The best parts of The Gifts of Imperfection, by Brené Brown:
“Compassion is not a relationship between the healer and the wounded. It’s a relationship between equals. Only when we know our own darkness well can we be present with the darkness of others.” – Pema Chödrön
One of the greatest (and least discussed) barriers to compassion practice is the fear of setting boundaries and holding people accountable… This research has taught me that if we really want to practice compassion, we have to start by setting boundaries and holding people accountable for their behavior.
If we don’t follow through with appropriate consequences, people learn to dismiss our requests — even if they sound like threats or ultimatums.
The key is to separate people from their behaviors — to address what they’re doing, not who they are… That’s where we get into trouble. When we talk ourselves into disliking someone so we’re more comfortable holding them accountable, we’re priming ourselves for the shame and blame game.
When we attach judgment to receiving help, we knowingly or unknowingly attach judgment to giving help.
If we want to fully experience love and belonging, we must believe we are worthy of love and belonging.
Belonging is the innate human desire to be part of something larger than us.
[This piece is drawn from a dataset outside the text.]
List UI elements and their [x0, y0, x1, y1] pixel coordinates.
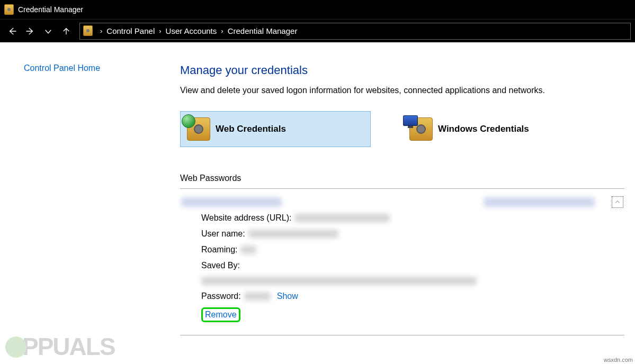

Because this yearning is so primal, we often try to acquire it by fitting in and by seeking approval, which are not only hollow substitutes for belonging, but often barriers to it.
Guilt = I did something bad.
Shame = I am bad.
Life paralysis refers to all of the opportunities we miss because we’re too afraid to put anything out in the world that could be imperfect.
Perfectionism is addictive because when we invariably do experience shame, judgment, and blame, we often believe it’s because we weren’t perfect enough.
Martin Luther King Jr. described power as the ability to affect change.
The Greek word for joy is chairo… “the good mood of the soul.”
The more entrenched and reactive we are about an issue, the more we need to investigate our responses.